Gonadotropin-releasing hormone (GnRH) neurons are the final common pathway by which the brain controls fertility. In the common reproductive disorder polycystic ovary syndrome (PCOS), GnRH neurons are hyperactive, leading to increased frequency of luteinizing hormone (LH) release from the pituitary, driving increased levels of testosterone production. Androgens have a stimulatory role centrally, forming a positive feedback loop to increase GnRH neuron activity. Androgens also interfer with the normal negative feedback actions of progesterone, which typically reduce activity of this system. In addition to infertility, PCOS predisposes women to many metabolic disorders, including insulin resistance, central adiposity and dyslipidemia. Elevated insulin can also act to increase testosterone production, further stimulating the above positive feedback loop. In this proposal, we will examine neurobiological mechanisms underlying the effects of androgens, progesterone and metabolic cues in regulating GnRH neurons, as well as how these factors interact at the central level using state-of-the-art electrophysiological approaches combined with careful animal model development. This main thrust will be complemented by electrophysiological and limited metabolic studies of a mouse model that has many of the phenotypic characteristics of women with PCOS.
In Aim 1, the effects of steroids and metabolic cues on the intrinsic properties of GnRH neurons will be studied, including how these factors interact to alter ion channel function.
Aim 2 will examine the changes in GABAergic fast synaptic transmission to GnRH neurons that are brought about by steroids and metabolic cues.

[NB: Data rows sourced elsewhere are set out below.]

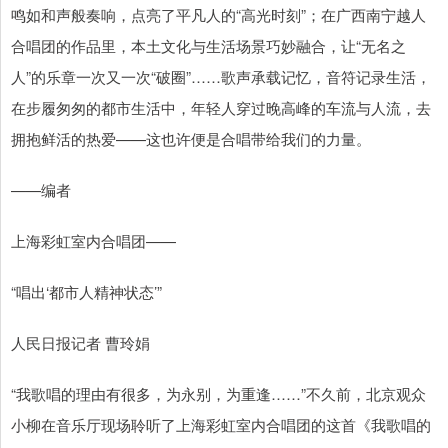
鸣如和声般奏响，点亮了平凡人的“高光时刻”；在广西南宁越人
合唱团的作品里，本土文化与生活场景巧妙融合，让“无名之
人”的乐章一次又一次“破圈”……歌声承载记忆，音符记录生活，
在步履匆匆的都市生活中，年轻人穿过晚高峰的车流与人流，去
拥抱鲜活的热爱——这也许便是合唱带给我们的力量。
——编者
上海彩虹室内合唱团——
“唱出‘都市人精神状态’”
人民日报记者 曹玲娟
“我歌唱的理由有很多，为永别，为重逢……”不久前，北京观众
小柳在音乐厅现场聆听了上海彩虹室内合唱团的这首《我歌唱的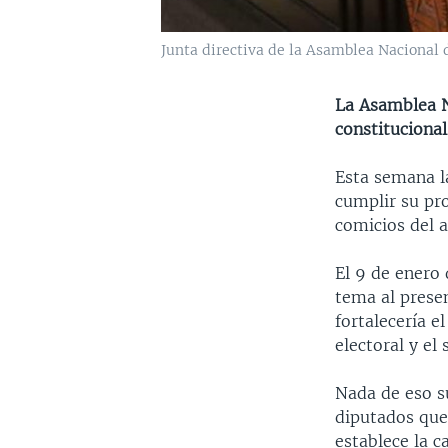
Junta directiva de la Asamblea Nacional d
La Asamblea N
constituciona
Esta semana l
cumplir su pro
comicios del 
El 9 de enero 
tema al prese
fortalecería e
electoral y el
Nada de eso su
diputados que 
establece la 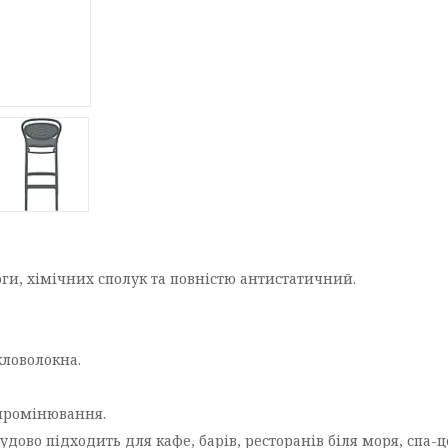
оги, хімічних сполук та повністю антистатичний.
кловолокна.
ипромінювання.
дово підходить для кафе, барів, ресторанів біля моря, спа-ц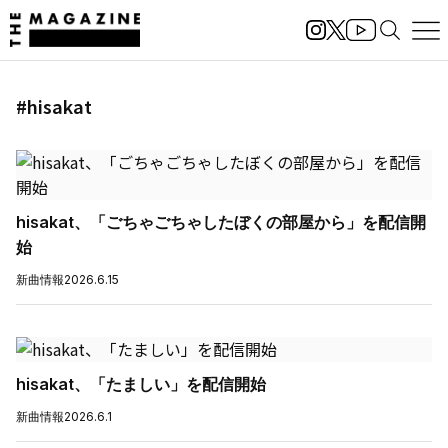
#hisakat
hisakat、「ごちゃごちゃしたぼくの部屋から」を配信開
始
新曲情報
2026.6.15
hisakat、「たましい」を配信開始
新曲情報
2026.6.1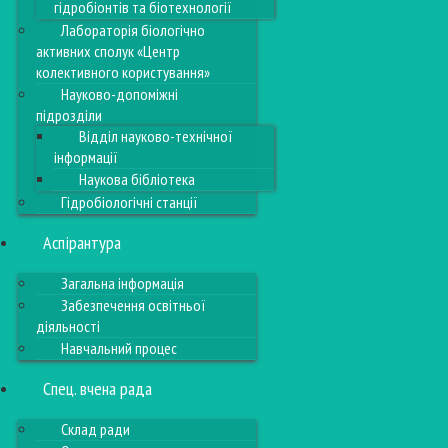
гідробіонтів та біотехнології
Лабораторія біологічно
активних сполук «Центр
колективного користування»
Науково-допоміжні
підрозділи
Відділ науково-технічної
інформації
Наукова бібліотека
Гідробіологічні станції
Аспірантура
Загальна інформація
Забезпечення освітньої
діяльності
Навчальний процес
Спец. вчена рада
Склад ради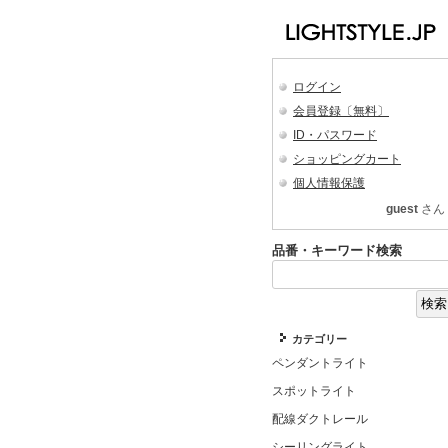
ログイン
会員登録〔無料〕
ID・パスワード
ショッピングカート
個人情報保護
guest
さん
品番・キーワード検索
カテゴリー
ペンダントライト
スポットライト
配線ダクトレール
シーリングライト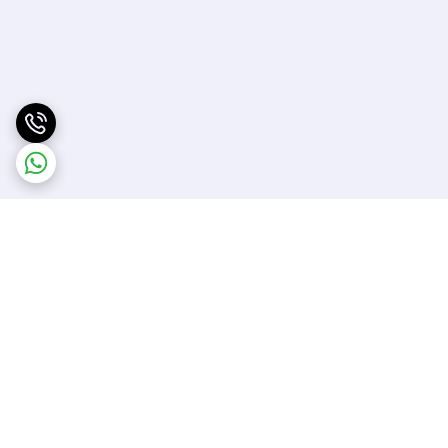
برگشت به بالا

In Aim 3, we will continue characterization of prenatally androgenized mice as a preclinical model for PCOS. Mice treated prenatally with dihydrotestosterone exhibit disrupted estrous cycles, and elevated levels of testosterone and LH similar to women with PCOS. Preliminary data indicate these mice are glucose intolerant independent of altered adiposity. We will further characterize the metabolic phenotype and examine the causal relationships between reproductive and metabolic aspects of this disorder. Together these studies will provide novel information about the basic biology of GnRH neurons and the pathological state of PCOS that will lead to preclinical and clinical trials of new therapies
Polycystic ovary syndrome (PCOS) affects 6-8% of women and is the leading cause of infertility. By studying how the brain, ovaries and metabolic tissues interact in this disorder, we can identify new targets for therapeutic intervention.